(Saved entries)
··········

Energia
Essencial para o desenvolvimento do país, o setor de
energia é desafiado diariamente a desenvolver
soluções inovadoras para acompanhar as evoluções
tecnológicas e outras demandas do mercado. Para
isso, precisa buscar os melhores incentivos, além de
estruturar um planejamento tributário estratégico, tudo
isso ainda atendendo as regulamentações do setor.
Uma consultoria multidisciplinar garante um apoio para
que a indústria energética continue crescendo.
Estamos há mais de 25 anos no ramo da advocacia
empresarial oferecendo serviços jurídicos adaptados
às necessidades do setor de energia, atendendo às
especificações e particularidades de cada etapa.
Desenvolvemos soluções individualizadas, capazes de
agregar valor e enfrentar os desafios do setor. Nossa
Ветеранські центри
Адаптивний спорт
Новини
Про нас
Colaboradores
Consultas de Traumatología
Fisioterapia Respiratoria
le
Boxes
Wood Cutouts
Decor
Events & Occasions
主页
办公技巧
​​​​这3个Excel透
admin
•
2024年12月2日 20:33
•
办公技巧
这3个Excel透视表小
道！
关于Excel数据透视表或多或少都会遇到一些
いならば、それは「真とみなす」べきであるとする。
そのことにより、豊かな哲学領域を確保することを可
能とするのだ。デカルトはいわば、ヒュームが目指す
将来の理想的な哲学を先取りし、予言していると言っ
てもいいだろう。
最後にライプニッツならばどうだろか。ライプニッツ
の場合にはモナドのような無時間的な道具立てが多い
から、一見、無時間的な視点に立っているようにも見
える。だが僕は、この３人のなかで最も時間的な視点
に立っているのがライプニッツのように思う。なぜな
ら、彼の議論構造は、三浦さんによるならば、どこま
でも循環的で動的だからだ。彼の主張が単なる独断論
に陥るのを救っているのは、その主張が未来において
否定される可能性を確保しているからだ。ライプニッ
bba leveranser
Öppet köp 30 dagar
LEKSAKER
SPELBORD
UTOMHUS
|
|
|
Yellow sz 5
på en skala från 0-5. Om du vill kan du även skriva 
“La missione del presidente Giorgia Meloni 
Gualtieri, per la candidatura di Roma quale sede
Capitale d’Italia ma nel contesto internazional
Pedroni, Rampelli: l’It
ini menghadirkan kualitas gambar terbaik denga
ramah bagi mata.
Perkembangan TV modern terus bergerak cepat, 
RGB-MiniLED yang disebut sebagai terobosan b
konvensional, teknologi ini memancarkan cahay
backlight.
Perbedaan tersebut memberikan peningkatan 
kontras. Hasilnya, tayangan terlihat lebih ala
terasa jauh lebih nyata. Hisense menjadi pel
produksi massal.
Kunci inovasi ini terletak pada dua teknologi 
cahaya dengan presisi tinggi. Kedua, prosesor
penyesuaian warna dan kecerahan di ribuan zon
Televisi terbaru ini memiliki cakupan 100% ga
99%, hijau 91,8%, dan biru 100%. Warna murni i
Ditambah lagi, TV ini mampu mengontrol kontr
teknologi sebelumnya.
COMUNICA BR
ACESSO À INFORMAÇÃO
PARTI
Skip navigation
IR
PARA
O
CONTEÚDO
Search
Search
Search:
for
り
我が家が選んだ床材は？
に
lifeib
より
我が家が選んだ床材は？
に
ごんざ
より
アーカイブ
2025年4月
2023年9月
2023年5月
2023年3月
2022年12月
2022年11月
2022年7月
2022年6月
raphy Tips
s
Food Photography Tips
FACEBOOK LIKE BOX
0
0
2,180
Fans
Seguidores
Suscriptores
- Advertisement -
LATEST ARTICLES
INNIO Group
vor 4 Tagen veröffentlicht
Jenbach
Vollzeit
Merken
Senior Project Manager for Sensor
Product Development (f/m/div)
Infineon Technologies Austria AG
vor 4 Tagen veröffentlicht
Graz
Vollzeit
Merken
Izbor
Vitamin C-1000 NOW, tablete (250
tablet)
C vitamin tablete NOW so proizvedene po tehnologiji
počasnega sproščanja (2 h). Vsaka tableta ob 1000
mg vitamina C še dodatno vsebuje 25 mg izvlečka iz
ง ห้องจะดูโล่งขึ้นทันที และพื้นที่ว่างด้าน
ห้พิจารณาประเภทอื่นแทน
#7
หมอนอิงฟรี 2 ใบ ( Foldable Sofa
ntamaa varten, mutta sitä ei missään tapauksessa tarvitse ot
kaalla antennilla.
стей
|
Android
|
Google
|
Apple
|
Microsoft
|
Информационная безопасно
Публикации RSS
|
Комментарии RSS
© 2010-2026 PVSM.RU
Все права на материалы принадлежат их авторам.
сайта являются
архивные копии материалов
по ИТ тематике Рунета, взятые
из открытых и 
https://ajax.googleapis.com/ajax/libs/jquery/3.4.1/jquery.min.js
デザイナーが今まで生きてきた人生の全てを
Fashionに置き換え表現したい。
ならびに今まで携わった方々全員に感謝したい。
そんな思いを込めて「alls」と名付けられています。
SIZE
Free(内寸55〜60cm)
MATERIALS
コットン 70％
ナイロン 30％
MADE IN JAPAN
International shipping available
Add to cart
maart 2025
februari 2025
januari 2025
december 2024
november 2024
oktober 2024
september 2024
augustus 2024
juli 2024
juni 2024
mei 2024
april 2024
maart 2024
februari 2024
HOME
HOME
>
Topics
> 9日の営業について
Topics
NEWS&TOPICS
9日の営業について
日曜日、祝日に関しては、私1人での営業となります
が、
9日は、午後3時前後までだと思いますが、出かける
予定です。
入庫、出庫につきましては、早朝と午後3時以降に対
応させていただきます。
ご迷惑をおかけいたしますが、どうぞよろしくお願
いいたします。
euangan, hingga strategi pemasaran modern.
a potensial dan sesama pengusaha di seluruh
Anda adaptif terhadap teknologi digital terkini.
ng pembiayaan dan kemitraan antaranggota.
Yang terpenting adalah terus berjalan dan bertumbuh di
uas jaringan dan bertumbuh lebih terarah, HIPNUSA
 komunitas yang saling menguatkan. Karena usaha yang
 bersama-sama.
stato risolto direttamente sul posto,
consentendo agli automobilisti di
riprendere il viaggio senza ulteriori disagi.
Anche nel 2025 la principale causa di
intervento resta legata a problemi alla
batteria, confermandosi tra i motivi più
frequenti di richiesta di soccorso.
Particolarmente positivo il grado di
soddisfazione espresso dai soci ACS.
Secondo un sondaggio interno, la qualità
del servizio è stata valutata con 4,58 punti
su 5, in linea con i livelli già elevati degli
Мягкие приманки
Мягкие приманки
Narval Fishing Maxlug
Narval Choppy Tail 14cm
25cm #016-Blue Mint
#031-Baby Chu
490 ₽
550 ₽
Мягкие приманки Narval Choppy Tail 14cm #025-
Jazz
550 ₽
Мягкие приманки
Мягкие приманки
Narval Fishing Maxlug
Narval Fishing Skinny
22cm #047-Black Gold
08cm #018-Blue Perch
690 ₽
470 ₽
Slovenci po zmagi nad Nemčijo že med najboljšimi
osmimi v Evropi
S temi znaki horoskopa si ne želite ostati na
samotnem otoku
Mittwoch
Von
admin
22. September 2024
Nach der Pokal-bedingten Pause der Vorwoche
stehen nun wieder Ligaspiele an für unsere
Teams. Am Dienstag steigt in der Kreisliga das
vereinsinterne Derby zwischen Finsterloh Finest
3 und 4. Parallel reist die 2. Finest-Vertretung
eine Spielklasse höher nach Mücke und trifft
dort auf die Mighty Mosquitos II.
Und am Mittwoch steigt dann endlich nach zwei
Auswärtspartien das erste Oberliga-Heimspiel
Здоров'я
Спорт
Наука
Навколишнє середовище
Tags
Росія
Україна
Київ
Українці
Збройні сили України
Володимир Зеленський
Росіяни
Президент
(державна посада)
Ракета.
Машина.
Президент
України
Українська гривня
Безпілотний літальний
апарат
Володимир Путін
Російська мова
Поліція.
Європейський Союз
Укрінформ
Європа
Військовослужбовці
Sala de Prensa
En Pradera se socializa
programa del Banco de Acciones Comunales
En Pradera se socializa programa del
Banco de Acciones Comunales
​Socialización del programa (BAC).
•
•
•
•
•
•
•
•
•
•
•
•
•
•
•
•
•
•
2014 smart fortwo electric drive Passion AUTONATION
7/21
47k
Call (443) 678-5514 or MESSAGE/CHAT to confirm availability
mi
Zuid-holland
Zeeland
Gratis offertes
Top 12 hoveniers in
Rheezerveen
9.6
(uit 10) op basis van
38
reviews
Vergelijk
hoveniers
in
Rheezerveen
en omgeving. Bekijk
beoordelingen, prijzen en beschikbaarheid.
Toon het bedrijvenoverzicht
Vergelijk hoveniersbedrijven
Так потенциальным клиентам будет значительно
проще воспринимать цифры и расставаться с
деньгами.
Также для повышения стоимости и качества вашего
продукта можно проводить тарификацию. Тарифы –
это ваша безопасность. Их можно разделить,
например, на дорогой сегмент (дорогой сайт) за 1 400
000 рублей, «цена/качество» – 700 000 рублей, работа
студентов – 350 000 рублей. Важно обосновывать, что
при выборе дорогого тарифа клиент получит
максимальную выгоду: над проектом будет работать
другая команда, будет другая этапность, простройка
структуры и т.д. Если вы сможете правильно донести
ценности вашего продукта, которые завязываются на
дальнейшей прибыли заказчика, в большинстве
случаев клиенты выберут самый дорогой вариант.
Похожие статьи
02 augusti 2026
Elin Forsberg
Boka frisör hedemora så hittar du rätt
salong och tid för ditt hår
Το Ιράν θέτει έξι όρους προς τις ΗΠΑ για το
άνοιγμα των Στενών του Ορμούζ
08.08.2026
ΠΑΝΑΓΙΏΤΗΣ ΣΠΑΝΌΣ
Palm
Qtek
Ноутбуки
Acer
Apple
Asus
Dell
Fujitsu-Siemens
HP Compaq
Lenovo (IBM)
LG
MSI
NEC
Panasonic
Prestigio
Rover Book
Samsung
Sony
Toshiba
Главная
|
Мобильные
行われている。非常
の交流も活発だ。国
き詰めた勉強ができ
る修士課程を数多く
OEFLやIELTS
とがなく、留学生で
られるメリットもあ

··········

## HOW TO COMPLETE THIS TASK
Transcribe exactly, and only, the lines that extend from the one containing "000 рублей, работа" to the end of the records above, inclusive of both.

## SOLUTION TO THE EXERCISE
000 рублей, «цена/качество» – 700 000 рублей, работа
студентов – 350 000 рублей. Важно обосновывать, что
при выборе дорогого тарифа клиент получит
максимальную выгоду: над проектом будет работать
другая команда, будет другая этапность, простройка
структуры и т.д. Если вы сможете правильно донести
ценности вашего продукта, которые завязываются на
дальнейшей прибыли заказчика, в большинстве
случаев клиенты выберут самый дорогой вариант.
Похожие статьи
02 augusti 2026
Elin Forsberg
Boka frisör hedemora så hittar du rätt
salong och tid för ditt hår
Το Ιράν θέτει έξι όρους προς τις ΗΠΑ για το
άνοιγμα των Στενών του Ορμούζ
08.08.2026
ΠΑΝΑΓΙΏΤΗΣ ΣΠΑΝΌΣ
Palm
Qtek
Ноутбуки
Acer
Apple
Asus
Dell
Fujitsu-Siemens
HP Compaq
Lenovo (IBM)
LG
MSI
NEC
Panasonic
Prestigio
Rover Book
Samsung
Sony
Toshiba
Главная
|
Мобильные
行われている。非常
の交流も活発だ。国
き詰めた勉強ができ
る修士課程を数多く
OEFLやIELTS
とがなく、留学生で
られるメリットもあ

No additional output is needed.